They say data is king. But that’s only true if you can get insights from the data that guide your choices.
To get those insights, you need the right database. But choosing between database options isn’t easy. You have to know your data, your users, and the purpose of the data.
Brighthive, a public benefits startup, moved from a relational database to a graph database. There were a lot of deciding factors to consider when deciding which one to use.
In this interview, Brighthive’s former VP of Engineering, Greg Mundy, delves into 3 key points:
- The differences between various databases
- Tips for picking the best one for your particular use
- The learning curve of transitioning from a relational database to a graph database
This conversation has been edited for clarity and length.
Can you tell us about Brighthive?
I would say we’re a mission-driven organization with a goal of helping organizations discover the power of their combined data. We do this by providing them with a data collaboration platform where they can safely share their data with each other, resulting in an increase in their value and impact.
We work in a space where oftentimes we find that data collaboration and data sharing is something that organizations don’t know how to do well. By providing a platform that allows the business and technical aspects to be in place for this data collaboration, it makes the process a lot easier and more transparent to customers.

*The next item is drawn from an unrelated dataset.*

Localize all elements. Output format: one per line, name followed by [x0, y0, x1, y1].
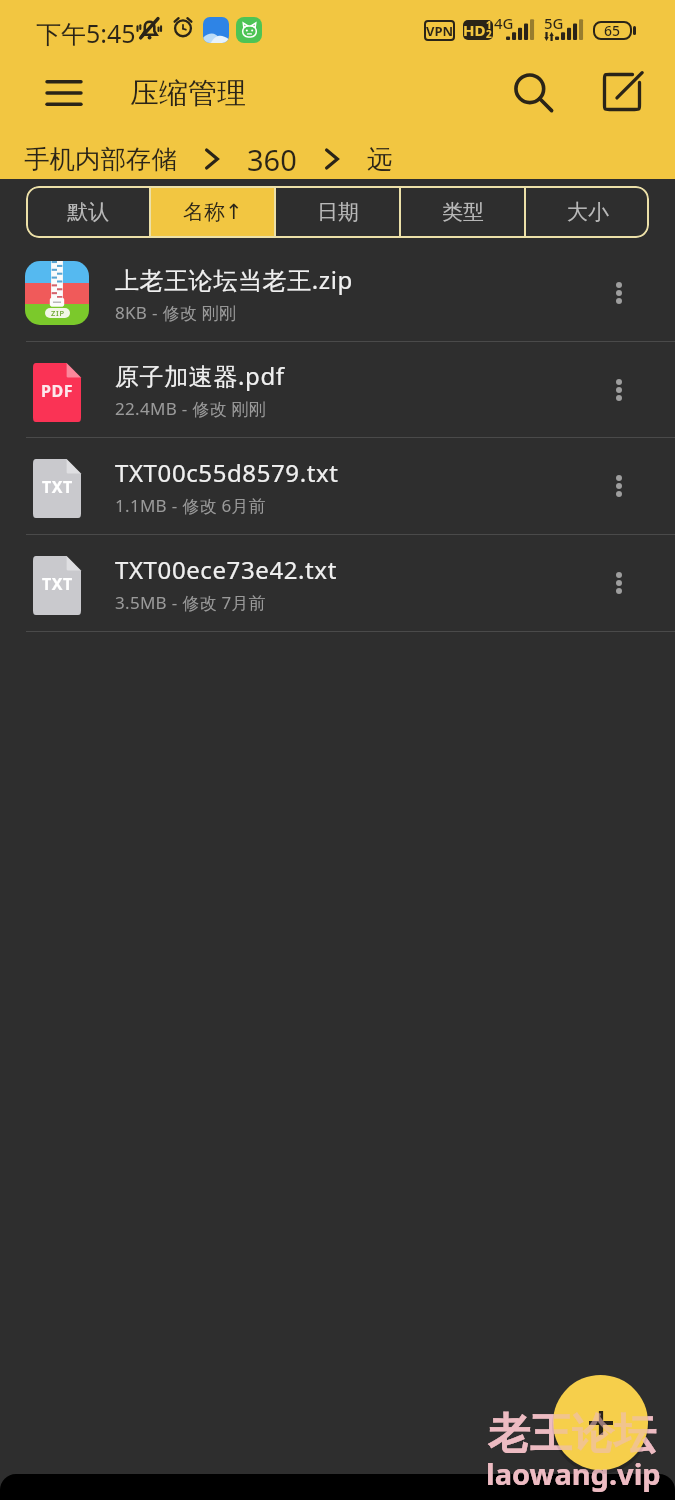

Can you talk through some of the comparisons between traditional, relational databases and graph databases?
One thing I’ve been a huge advocate for is using the right tool for the right job. With that mindset, we use a variety of database technologies at Brighthive.
Our main decision-making points include:
- The type of data we’re working with
- Where the data lies
- How the data is structured
- The needs of the end users
If we need to store large amounts of unstructured data in a cost-effective way, then we tend to go for the NoSQL alternative. We also tend to make use of AWS for a lot of our infrastructure. We know that our data is unstructured and it’s really hard to put a scheme on that sometimes. So we use AWS and DynamoDB for that kind of storage.
Most of the time, there isn’t a need to do analytics or sophisticated queries on the data. It’s often just stored for a bulk pull. By using technologies like DynamoDB, we’re able to store this data in a very efficient and cost-effective way.
If we’re doing anything related to data analytics or data warehousing then we would most likely go for a database solution, like Amazon Redshift, just because that’s the purpose of Redshift: to provide the data warehouse backend for us to do simple to moderately complex analytics.
Structured, relational data.
When we have highly structured relational data, we opt for PostgresSQL or something similar. Amazon Aurora is a common choice since it essentially emulates the behavior of a PostgresSQL database, but at a fraction of the cost.
Graph databases are really important to us, but in a slightly different way. Our graph databases are the technology that enables our platform to unlock insights and provide visibility into data.
Our customers have this craving to understand not just what data they have but also how they can use that data. Both pieces are critical for responsible data sharing.
By using a graph database, we’re able to construct a knowledge graph that connects people within a “collaboration” to the organization they’re affiliated with. It also allows us to link those organizations to the data they contribute. This capability is ideal for use cases that specify when the data should and shouldn’t be used. By providing that kind of visibility and transparency, it gives a lot more sanity to the process of collaborating on your data.
Our team uses Neo4J as our graph database. Of the many languages that it supports, there’s one called Cypher, which we use to write our queries.
How do you decide between graph databases and relational databases?
In my opinion, graph databases are great but they’re not necessarily a silver bullet for any kind of data function. It’s important to understand the limitations.
The one thing we tend to ask ourselves when deciding between a graph database solution and something else is: what are the parameters of the data?
For example, if the data isn’t structured well and doesn’t have many relationships, but the connection between the database elements is critical, then a graph database may not be the best fit.
Was there a learning curve for your engineering team to adjust to graph databases?
Most of my development team had never worked with graph databases before we decided to go this route. There is somewhat of a learning curve when it comes to graph databases, particularly if you’ve been working in the realm of relational databases for a long time. But for the most part they’re pretty simple structures and have been very intuitive for the team.
The same concepts are seen all the time in computer science: You have a graph made up of nodes and edges. The concept isn’t very complicated. The challenge is in figuring out how to apply it to an actual production site issue.
Once our engineers got a sense of how graph databases work, they started to realize that it was actually a lot easier to get insights from the graphs, as opposed to super complicated joints in relational databases.
Over time, some of our engineers got really hooked on the tech and the question became, “when should we not use a graph database?”
As a whole, our team encountered a learning curve when it comes to managing a graph database in production. But once we got the hang of things it helped boost our ability to unlock insights through our knowledge graph.